Утром с ним разговаривал следователь. Юра во всём признался, и его отпустили, предупредив, что дело будет направлено в суд. Вскоре следователь потребовал характеристику на Бородина, и мастер написал её, указав в ней только положительные черты – других он здесь не проявил.
Этот нескладный и не слишком разговорчивый парень был у мастера на особом счету. Взять его в свою группу попросила мама – Нелли Георгиевна, с которой у Виктора Алексеевича сложились давние близкие отношения. Познакомились они в санатории под Сестрорецком три года назад. Виктор Николаевич, будучи абсолютно здоровым, впервые попал в оздоровительное учреждение. Два дня томился от скуки, хотел уехать, но потом стал по утрам бегать к заливу на зарядку, включая в разминку упражнения с увесистым булыжником... и остался. В первое же утро он увидел высокую стройную женщину-брюнетку в коротких шортах и прозрачной кофточке. Она стояла босиком на зыбком песке берега и следила за чайками, что низко летали над выступавшими из воды камнями.

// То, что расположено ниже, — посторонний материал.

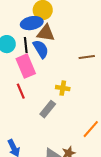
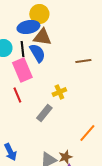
yellow cross: (63, 88) -> (59, 92), turned -32

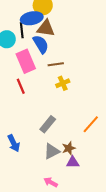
black line: (22, 49) -> (22, 30), moved
brown line: (83, 61) -> (56, 64), moved
gray rectangle: (44, 113) -> (48, 124), moved

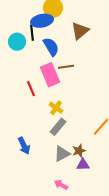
brown triangle: (46, 28) -> (80, 31), moved, turned -48
pink rectangle: (26, 61) -> (50, 75), moved
yellow cross: (63, 83) -> (56, 108), moved, turned -32

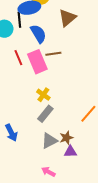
red line: (31, 89) -> (18, 58), moved

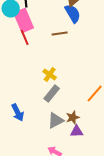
blue semicircle: (38, 34) -> (73, 13), moved
pink rectangle: (37, 62) -> (24, 20), moved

Виктор Алексеевич прикрыл глаза и... оказался на необитаемом острове. Он здесь уже пятнадцать лет, истосковался по людям, потерял надежду хотя бы на случайный корабль, а тут человек, женщина, да ещё какая!
Остановился рядом, радостно выдохнул:
– С хорошей вас погодой!
– Сама удивлена, – сказала она, продолжая смотреть на чаек. – Радио нам обещало дождь и ветер.
– Ошиблись и на этот раз. Погоду сложно угадать.
– Разве? У них же там спутники, синоптики?
– Всё равно. А вы чайками любуетесь?
– Да, они успокаивают и заставляют думать, что всё будет хорошо.
– Согласен, они бесподобны. Я где-то читал, что души погибших моряков переселяются в чаек, поэтому их особенно любят моряки.
Она повернула голову – обычное женское лицо с карими глазами и ровным, узким носом. Под глазами небольшие голубые разводы, сеточки морщинок. Немолода, но привлекательна своей женственностью и улыбкой, точнее, полуулыбкой, когда губы не открывают зубов. Они познакомились. Виктор Алексеевич узнал, что у Нелли Георгиевны муж-дальнобойщик и сын-семиклассник. Теперь отец повёз его на машине на свою родину, в Аркуль, что на Вятке. Она же выбрала санаторий, так как в машине её всегда укачивает. Служит оператором в почтовом отделении и очень устаёт. Когда он сказал, что работает мастером в училище, она особенно внимательно посмотрела на него, расспросила о профессии столяра и предположила, что когда-нибудь её сын тоже придёт к нему.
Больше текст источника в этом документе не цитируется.